Comment pouvons-nous concevoir le leadership de manière à ce qu’il redevienne attrayant et souhaitable ? Voici trois axes que je considère comme essentiels à cet égard :
- Honnêteté et humilité : les dirigeants ne doivent pas tout savoir ni tout contrôler. C’est tout à fait normal. Un bon leadership ne consiste pas à faire preuve d’infaillibilité, mais à gérer cette incertitude tout en continuant à donner une orientation — un principe fondamental du New Leadership.
- Partager les tâches de direction : proposer délibérément des modèles tels que le temps partiel, le partage de poste ou le partage des responsabilités. Le leadership n’est pas un one-man-show. Au contraire : une responsabilité partagée peut apporter plus de stabilité, de diversité et de créativité au sein de l’équipe.

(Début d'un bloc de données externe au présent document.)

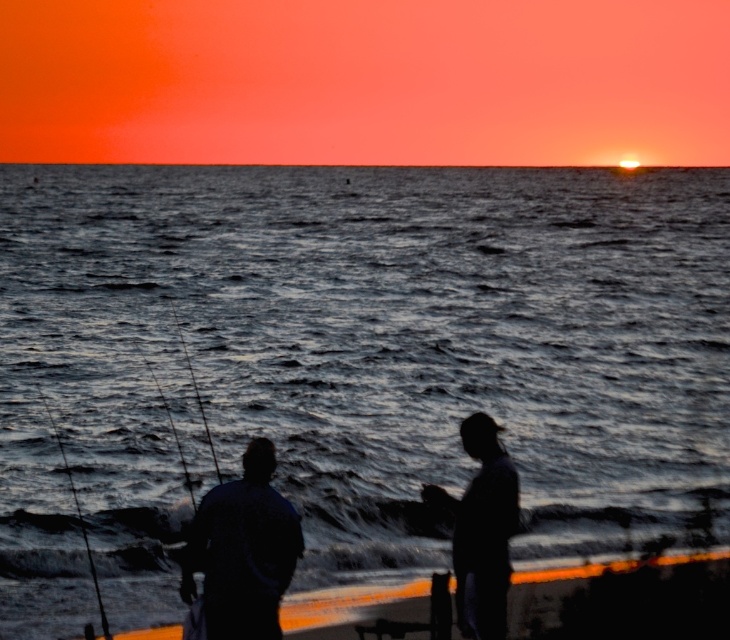 Question: Which point is closer to the camera?

Choices:
 (A) (65, 465)
 (B) (31, 179)

Answer: (A)

Question: Which point is closer to the camera?

Choices:
 (A) silhouette fishing rod at center
 (B) silhouette fishing rod at lower right
 (C) silhouette clothing at center
 (D) metallic fishing pole at left

Answer: (A)

Question: Can you confirm if dark gray water at center is positioned above silhouette clothing at center?

Choices:
 (A) yes
 (B) no

Answer: (A)

Question: Which point is farther from the camera taking this photo?

Choices:
 (A) (434, 490)
 (B) (110, 632)

Answer: (B)

Question: Does dark gray water at center have a smaller size compared to smooth black rod at left?

Choices:
 (A) yes
 (B) no

Answer: (B)

Question: Does silhouette clothing at center have a greater width compared to smooth black rod at left?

- Développement ciblé : le leadership n’est pas une compétence que l’on acquiert une fois pour toutes. Il exige un apprentissage et une évolution continus. Les formations, le coaching ou l’accompagnement étroit par des partenaires RH donnent aux dirigeants de l’assurance, favorisent la réflexion et renforcent leur capacité d’action. Ils peuvent ainsi mieux maîtriser leur rôle et évoluer en permanence.
Tableau comparatif: New Leadership
| Dimension | Attentes des collaborateurs | Attentes de la direction | Rôle du leadership (New Leadership) |
|---|---|---|---|
| Organisation du travail | Flexibilité, workations, semaine de 4 jours | Performance rapide avec ressources limitées | Arbitrer, prioriser, adapter les modes de travail |
| Sens et engagement | Travail porteur de sens, reconnaissance | Résultats mesurables et alignement stratégique | Donner du sens et relier objectifs individuels et collectifs |
| Conditions de travail | Équilibre vie pro/perso, bien-être mental | Productivité et efficacité opérationnelle | Simplifier les processus, soutenir la santé mentale |
| Transparence | Clarté salariale, perspectives de carrière | Maîtrise des coûts et des trajectoires internes | Communiquer clairement et gérer les attentes |
| Autonomie vs contrôle | Plus de liberté et de responsabilisation | Pilotage, contrôle et reporting | Instaurer la confiance et partager les responsabilités |
Conclusion : le leadership n’est pas un titre
Le leadership n’est pas un symbole de statut social, mais une confrontation quotidienne avec les personnes. C’est là que les RH entrent en jeu, en créant des espaces de développement, d’honnêteté et de soutien. Ainsi, le leadership peut non seulement réussir, mais même redevenir attractif. Pour des managers et des collaborateurs satisfaits.